WHAT THIS TASK INVOLVES
Please repeat the data in full, character for character.

Page-level text extractions
>>>>>

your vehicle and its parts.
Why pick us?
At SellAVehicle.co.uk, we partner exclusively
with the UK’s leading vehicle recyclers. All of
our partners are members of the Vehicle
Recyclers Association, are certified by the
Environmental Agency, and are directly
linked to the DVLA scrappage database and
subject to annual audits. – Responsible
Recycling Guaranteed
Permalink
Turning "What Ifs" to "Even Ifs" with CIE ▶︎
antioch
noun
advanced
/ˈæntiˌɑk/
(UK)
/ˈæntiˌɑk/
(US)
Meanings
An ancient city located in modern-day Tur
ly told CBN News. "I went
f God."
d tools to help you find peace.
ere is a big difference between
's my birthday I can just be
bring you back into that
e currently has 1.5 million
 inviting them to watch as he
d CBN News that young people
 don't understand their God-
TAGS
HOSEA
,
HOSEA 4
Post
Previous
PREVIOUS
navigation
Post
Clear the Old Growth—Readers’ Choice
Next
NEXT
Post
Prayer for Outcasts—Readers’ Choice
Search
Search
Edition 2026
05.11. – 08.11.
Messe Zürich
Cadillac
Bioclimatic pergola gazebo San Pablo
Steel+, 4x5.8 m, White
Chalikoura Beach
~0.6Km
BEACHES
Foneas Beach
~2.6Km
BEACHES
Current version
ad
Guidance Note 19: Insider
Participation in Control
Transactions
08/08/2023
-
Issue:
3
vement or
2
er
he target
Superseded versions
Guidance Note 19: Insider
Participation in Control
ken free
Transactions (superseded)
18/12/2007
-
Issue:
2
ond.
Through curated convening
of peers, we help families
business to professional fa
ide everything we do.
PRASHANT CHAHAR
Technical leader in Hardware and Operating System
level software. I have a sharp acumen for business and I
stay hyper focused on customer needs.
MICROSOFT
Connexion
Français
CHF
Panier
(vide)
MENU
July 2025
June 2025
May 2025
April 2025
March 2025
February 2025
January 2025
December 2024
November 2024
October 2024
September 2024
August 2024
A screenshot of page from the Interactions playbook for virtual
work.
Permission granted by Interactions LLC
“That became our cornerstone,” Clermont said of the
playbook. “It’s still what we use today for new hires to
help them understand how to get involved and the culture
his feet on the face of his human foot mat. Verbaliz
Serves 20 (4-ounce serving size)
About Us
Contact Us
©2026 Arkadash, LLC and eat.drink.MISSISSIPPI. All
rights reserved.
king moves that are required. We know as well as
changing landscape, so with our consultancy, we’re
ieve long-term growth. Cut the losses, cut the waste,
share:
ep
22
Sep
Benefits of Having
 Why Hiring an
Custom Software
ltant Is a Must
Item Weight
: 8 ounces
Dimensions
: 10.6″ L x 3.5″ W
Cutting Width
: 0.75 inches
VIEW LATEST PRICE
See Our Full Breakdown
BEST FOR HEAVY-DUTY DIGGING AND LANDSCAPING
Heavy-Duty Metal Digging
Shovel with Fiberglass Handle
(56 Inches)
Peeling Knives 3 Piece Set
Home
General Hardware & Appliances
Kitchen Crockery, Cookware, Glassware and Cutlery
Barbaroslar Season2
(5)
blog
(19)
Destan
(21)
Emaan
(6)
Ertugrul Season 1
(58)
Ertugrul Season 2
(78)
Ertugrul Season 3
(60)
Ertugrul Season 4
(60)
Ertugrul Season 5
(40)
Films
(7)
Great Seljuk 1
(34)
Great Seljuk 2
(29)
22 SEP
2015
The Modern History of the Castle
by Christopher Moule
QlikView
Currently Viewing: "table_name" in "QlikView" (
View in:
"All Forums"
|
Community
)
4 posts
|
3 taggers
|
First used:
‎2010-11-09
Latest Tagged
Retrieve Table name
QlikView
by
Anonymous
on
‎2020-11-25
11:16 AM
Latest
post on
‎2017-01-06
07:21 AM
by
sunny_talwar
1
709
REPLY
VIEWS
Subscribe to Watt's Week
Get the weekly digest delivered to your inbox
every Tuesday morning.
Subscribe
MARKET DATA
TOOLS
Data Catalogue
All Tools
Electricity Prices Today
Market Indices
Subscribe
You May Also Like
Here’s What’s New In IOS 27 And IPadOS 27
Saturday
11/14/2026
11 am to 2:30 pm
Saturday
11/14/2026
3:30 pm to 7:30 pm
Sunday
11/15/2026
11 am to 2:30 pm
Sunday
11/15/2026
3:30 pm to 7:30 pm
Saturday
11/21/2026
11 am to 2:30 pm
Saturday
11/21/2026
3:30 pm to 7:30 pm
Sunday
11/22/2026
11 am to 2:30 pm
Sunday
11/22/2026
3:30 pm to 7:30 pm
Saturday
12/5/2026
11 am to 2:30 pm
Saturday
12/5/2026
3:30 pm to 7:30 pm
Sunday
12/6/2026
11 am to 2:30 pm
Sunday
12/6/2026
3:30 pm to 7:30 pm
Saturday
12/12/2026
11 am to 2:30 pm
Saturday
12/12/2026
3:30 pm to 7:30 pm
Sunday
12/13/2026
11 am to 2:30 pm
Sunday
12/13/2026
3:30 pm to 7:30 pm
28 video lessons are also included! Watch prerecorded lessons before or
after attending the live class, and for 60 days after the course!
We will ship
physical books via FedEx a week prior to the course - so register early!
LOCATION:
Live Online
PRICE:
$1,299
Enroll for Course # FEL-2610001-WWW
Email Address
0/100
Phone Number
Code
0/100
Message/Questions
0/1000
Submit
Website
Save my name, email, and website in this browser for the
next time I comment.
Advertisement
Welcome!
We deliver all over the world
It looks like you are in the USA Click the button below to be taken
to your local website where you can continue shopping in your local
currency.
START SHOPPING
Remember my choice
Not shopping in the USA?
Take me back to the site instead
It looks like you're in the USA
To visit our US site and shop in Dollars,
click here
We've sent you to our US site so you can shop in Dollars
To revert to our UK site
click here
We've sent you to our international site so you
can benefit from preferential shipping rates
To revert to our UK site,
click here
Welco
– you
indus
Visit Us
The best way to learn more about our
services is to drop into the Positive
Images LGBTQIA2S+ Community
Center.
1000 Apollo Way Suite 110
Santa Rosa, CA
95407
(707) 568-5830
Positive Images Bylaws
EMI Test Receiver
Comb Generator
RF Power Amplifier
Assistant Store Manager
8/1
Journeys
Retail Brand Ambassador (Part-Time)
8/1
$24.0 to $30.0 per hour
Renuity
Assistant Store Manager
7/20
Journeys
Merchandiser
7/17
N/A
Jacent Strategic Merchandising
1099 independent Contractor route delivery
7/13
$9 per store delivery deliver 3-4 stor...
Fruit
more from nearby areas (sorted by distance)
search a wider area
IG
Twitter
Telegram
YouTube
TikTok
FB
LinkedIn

<<<<<

OUTPUT
your vehicle and its parts.
Why pick us?
At SellAVehicle.co.uk, we partner exclusively
with the UK’s leading vehicle recyclers. All of
our partners are members of the Vehicle
Recyclers Association, are certified by the
Environmental Agency, and are directly
linked to the DVLA scrappage database and
subject to annual audits. – Responsible
Recycling Guaranteed
Permalink
Turning "What Ifs" to "Even Ifs" with CIE ▶︎
antioch
noun
advanced
/ˈæntiˌɑk/
(UK)
/ˈæntiˌɑk/
(US)
Meanings
An ancient city located in modern-day Tur
ly told CBN News. "I went
f God."
d tools to help you find peace.
ere is a big difference between
's my birthday I can just be
bring you back into that
e currently has 1.5 million
 inviting them to watch as he
d CBN News that young people
 don't understand their God-
TAGS
HOSEA
,
HOSEA 4
Post
Previous
PREVIOUS
navigation
Post
Clear the Old Growth—Readers’ Choice
Next
NEXT
Post
Prayer for Outcasts—Readers’ Choice
Search
Search
Edition 2026
05.11. – 08.11.
Messe Zürich
Cadillac
Bioclimatic pergola gazebo San Pablo
Steel+, 4x5.8 m, White
Chalikoura Beach
~0.6Km
BEACHES
Foneas Beach
~2.6Km
BEACHES
Current version
ad
Guidance Note 19: Insider
Participation in Control
Transactions
08/08/2023
-
Issue:
3
vement or
2
er
he target
Superseded versions
Guidance Note 19: Insider
Participation in Control
ken free
Transactions (superseded)
18/12/2007
-
Issue:
2
ond.
Through curated convening
of peers, we help families
business to professional fa
ide everything we do.
PRASHANT CHAHAR
Technical leader in Hardware and Operating System
level software. I have a sharp acumen for business and I
stay hyper focused on customer needs.
MICROSOFT
Connexion
Français
CHF
Panier
(vide)
MENU
July 2025
June 2025
May 2025
April 2025
March 2025
February 2025
January 2025
December 2024
November 2024
October 2024
September 2024
August 2024
A screenshot of page from the Interactions playbook for virtual
work.
Permission granted by Interactions LLC
“That became our cornerstone,” Clermont said of the
playbook. “It’s still what we use today for new hires to
help them understand how to get involved and the culture
his feet on the face of his human foot mat. Verbaliz
Serves 20 (4-ounce serving size)
About Us
Contact Us
©2026 Arkadash, LLC and eat.drink.MISSISSIPPI. All
rights reserved.
king moves that are required. We know as well as
changing landscape, so with our consultancy, we’re
ieve long-term growth. Cut the losses, cut the waste,
share:
ep
22
Sep
Benefits of Having
 Why Hiring an
Custom Software
ltant Is a Must
Item Weight
: 8 ounces
Dimensions
: 10.6″ L x 3.5″ W
Cutting Width
: 0.75 inches
VIEW LATEST PRICE
See Our Full Breakdown
BEST FOR HEAVY-DUTY DIGGING AND LANDSCAPING
Heavy-Duty Metal Digging
Shovel with Fiberglass Handle
(56 Inches)
Peeling Knives 3 Piece Set
Home
General Hardware & Appliances
Kitchen Crockery, Cookware, Glassware and Cutlery
Barbaroslar Season2
(5)
blog
(19)
Destan
(21)
Emaan
(6)
Ertugrul Season 1
(58)
Ertugrul Season 2
(78)
Ertugrul Season 3
(60)
Ertugrul Season 4
(60)
Ertugrul Season 5
(40)
Films
(7)
Great Seljuk 1
(34)
Great Seljuk 2
(29)
22 SEP
2015
The Modern History of the Castle
by Christopher Moule
QlikView
Currently Viewing: "table_name" in "QlikView" (
View in:
"All Forums"
|
Community
)
4 posts
|
3 taggers
|
First used:
‎2010-11-09
Latest Tagged
Retrieve Table name
QlikView
by
Anonymous
on
‎2020-11-25
11:16 AM
Latest
post on
‎2017-01-06
07:21 AM
by
sunny_talwar
1
709
REPLY
VIEWS
Subscribe to Watt's Week
Get the weekly digest delivered to your inbox
every Tuesday morning.
Subscribe
MARKET DATA
TOOLS
Data Catalogue
All Tools
Electricity Prices Today
Market Indices
Subscribe
You May Also Like
Here’s What’s New In IOS 27 And IPadOS 27
Saturday
11/14/2026
11 am to 2:30 pm
Saturday
11/14/2026
3:30 pm to 7:30 pm
Sunday
11/15/2026
11 am to 2:30 pm
Sunday
11/15/2026
3:30 pm to 7:30 pm
Saturday
11/21/2026
11 am to 2:30 pm
Saturday
11/21/2026
3:30 pm to 7:30 pm
Sunday
11/22/2026
11 am to 2:30 pm
Sunday
11/22/2026
3:30 pm to 7:30 pm
Saturday
12/5/2026
11 am to 2:30 pm
Saturday
12/5/2026
3:30 pm to 7:30 pm
Sunday
12/6/2026
11 am to 2:30 pm
Sunday
12/6/2026
3:30 pm to 7:30 pm
Saturday
12/12/2026
11 am to 2:30 pm
Saturday
12/12/2026
3:30 pm to 7:30 pm
Sunday
12/13/2026
11 am to 2:30 pm
Sunday
12/13/2026
3:30 pm to 7:30 pm
28 video lessons are also included! Watch prerecorded lessons before or
after attending the live class, and for 60 days after the course!
We will ship
physical books via FedEx a week prior to the course - so register early!
LOCATION:
Live Online
PRICE:
$1,299
Enroll for Course # FEL-2610001-WWW
Email Address
0/100
Phone Number
Code
0/100
Message/Questions
0/1000
Submit
Website
Save my name, email, and website in this browser for the
next time I comment.
Advertisement
Welcome!
We deliver all over the world
It looks like you are in the USA Click the button below to be taken
to your local website where you can continue shopping in your local
currency.
START SHOPPING
Remember my choice
Not shopping in the USA?
Take me back to the site instead
It looks like you're in the USA
To visit our US site and shop in Dollars,
click here
We've sent you to our US site so you can shop in Dollars
To revert to our UK site
click here
We've sent you to our international site so you
can benefit from preferential shipping rates
To revert to our UK site,
click here
Welco
– you
indus
Visit Us
The best way to learn more about our
services is to drop into the Positive
Images LGBTQIA2S+ Community
Center.
1000 Apollo Way Suite 110
Santa Rosa, CA
95407
(707) 568-5830
Positive Images Bylaws
EMI Test Receiver
Comb Generator
RF Power Amplifier
Assistant Store Manager
8/1
Journeys
Retail Brand Ambassador (Part-Time)
8/1
$24.0 to $30.0 per hour
Renuity
Assistant Store Manager
7/20
Journeys
Merchandiser
7/17
N/A
Jacent Strategic Merchandising
1099 independent Contractor route delivery
7/13
$9 per store delivery deliver 3-4 stor...
Fruit
more from nearby areas (sorted by distance)
search a wider area
IG
Twitter
Telegram
YouTube
TikTok
FB
LinkedIn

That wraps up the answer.